Gross discretionary assets under management hit £2.9bn.
The trading update was issued in advance of its interim results for the six months ended 30 November 2020, due to be announced on 9 February 2021.
The firm said it is in a strong financial position with £18m of cash at the end of the period.
During the period, Mattioli Woods completed its £25m takeover of private client firm Hurley Partners. It has acquired a number of wealth managers, Financial Planners and pension firms in recent years.
The trading update said Hurley Partners is integrating and performing well.
Ian Mattioli MBE, chief executive of Mattioli Woods, said: "The first six months of this financial year saw a continuation of the economic and political uncertainty that was a feature for most of 2020. Throughout the period we proactively balanced securing good financial outcomes for our clients with ensuring the long-term sustainability of our business, remaining true to our purpose of putting clients first, which has been consistent throughout our 30 years of trading, and I am pleased to report further progress towards our ambitious medium term goals with total client assets now exceeding £10.6 billion.
"As anticipated, revenue was slightly lower than in the equivalent period last year due to the adverse impact of weaker financial markets and the suspension of certain statutory requirements for pension schemes resulting in lower fee-based revenues. However, continued cost management and the positive contribution of Hurley Partners for part of the period more than offset the impact of reduced revenues on adjusted EBITDA.
"Our focus remains on our clients' well-being and the preservation of their wealth. Clients quite rightly remain cautious of the prevailing economic and investment conditions, which reduced activity in the first half. We recognise that a significant number of our clients continue to be impacted by the challenging economic conditions and remain sympathetic to their needs. Accordingly, we have resolved to maintain our previously announced position not to alter any of our fee structures or implement any fee increases for the remainder of this financial year.
"With a post-Brexit agreement on trade and other issues, coupled with anticipated changes to the personal tax regime in the first half of the 2021 calendar year, conditions are favourable for an increase in investment activity and demand for advice in the second half of this financial year.
"The early, decisive actions taken to protect our clients and staff through the pandemic have ensured our business remains fully operational whilst the majority of our employees continue to work remotely. This, combined with the active management of fixed and discretionary costs, enabled us to achieve further cost savings and margin improvement in the first half, while restoring interim bonus payments to the majority of our employees.

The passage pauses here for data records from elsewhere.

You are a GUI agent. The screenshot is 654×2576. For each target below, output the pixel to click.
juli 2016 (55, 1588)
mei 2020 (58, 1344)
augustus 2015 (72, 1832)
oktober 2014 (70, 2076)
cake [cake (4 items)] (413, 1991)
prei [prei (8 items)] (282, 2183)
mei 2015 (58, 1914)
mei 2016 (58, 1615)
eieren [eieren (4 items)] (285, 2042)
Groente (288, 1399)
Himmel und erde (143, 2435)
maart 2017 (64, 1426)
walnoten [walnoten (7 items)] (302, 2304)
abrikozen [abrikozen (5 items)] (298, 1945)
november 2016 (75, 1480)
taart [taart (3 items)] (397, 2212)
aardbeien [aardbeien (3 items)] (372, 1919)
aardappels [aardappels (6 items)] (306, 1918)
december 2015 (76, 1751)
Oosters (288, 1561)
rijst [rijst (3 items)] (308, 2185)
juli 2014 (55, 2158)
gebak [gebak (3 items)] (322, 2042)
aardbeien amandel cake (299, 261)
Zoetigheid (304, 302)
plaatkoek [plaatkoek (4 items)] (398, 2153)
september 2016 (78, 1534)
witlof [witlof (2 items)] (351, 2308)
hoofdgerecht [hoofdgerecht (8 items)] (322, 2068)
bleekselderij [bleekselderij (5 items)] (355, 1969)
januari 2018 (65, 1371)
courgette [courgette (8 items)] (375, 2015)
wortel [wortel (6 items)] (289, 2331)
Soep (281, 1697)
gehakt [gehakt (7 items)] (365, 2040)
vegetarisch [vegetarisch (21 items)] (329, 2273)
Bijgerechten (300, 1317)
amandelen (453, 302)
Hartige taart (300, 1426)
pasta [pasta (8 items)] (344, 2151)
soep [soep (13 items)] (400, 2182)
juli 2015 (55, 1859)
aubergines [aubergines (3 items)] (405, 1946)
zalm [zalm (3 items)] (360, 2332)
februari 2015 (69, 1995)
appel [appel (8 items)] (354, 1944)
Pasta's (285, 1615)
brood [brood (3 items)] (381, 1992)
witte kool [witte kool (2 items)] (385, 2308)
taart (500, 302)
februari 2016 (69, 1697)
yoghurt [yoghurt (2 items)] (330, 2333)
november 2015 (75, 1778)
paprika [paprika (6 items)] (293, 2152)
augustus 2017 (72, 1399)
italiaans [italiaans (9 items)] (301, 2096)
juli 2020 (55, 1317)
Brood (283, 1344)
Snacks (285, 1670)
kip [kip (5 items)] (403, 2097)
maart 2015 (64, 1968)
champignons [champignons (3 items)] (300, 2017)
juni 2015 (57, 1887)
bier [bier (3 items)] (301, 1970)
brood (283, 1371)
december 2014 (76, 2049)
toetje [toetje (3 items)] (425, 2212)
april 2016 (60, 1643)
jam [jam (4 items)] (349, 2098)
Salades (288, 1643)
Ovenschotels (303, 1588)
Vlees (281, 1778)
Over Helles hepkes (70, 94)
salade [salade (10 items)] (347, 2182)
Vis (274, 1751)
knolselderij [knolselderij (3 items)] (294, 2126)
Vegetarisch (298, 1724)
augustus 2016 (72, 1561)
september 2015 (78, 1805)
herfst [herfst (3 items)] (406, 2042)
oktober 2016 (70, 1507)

"Having further strengthened our executive and senior management teams during the first half, we plan to build on the progress already achieved over the remainder of this financial year. Our level of new business enquiries has increased both in volume and average value compared to the same period last year, and we have successfully adopted new ways of working in response to the pandemic. We anticipate greater client activity and increasing inflows into our bespoke investment services in the second half of this year.
"The recent appointments of David Kiddie, Edward Knapp and Martin Reason to our Board as independent Non-Executive Directors further strengthens our board and brings additional expertise as we continue to execute against our growth strategy.”